**Work order:** In the entries below, find the line containing "usufruire dell’associazione delle" and the line containing "I nostri partner". Copy those two lines and everything between them exactly, and only that.

**Records to use:**
Start of Block

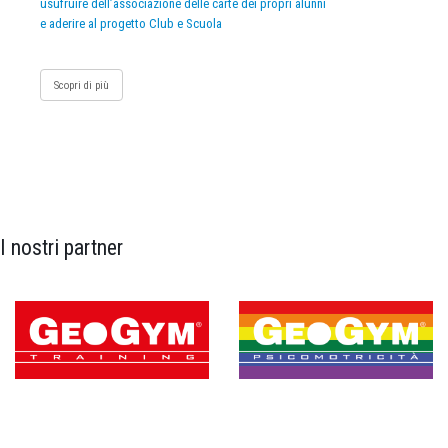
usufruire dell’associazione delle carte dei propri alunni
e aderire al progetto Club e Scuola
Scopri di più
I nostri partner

End of Block
Start of Block

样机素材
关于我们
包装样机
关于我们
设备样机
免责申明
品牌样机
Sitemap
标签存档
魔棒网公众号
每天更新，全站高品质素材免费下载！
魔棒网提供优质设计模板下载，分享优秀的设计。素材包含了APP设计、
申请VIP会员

End of Block
Start of Block

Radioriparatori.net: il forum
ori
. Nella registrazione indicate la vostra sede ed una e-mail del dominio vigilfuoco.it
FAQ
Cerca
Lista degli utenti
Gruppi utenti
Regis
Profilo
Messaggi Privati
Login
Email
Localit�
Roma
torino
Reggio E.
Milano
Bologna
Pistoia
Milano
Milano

End of Block

**Answer to this task:**
usufruire dell’associazione delle carte dei propri alunni
e aderire al progetto Club e Scuola
Scopri di più
I nostri partner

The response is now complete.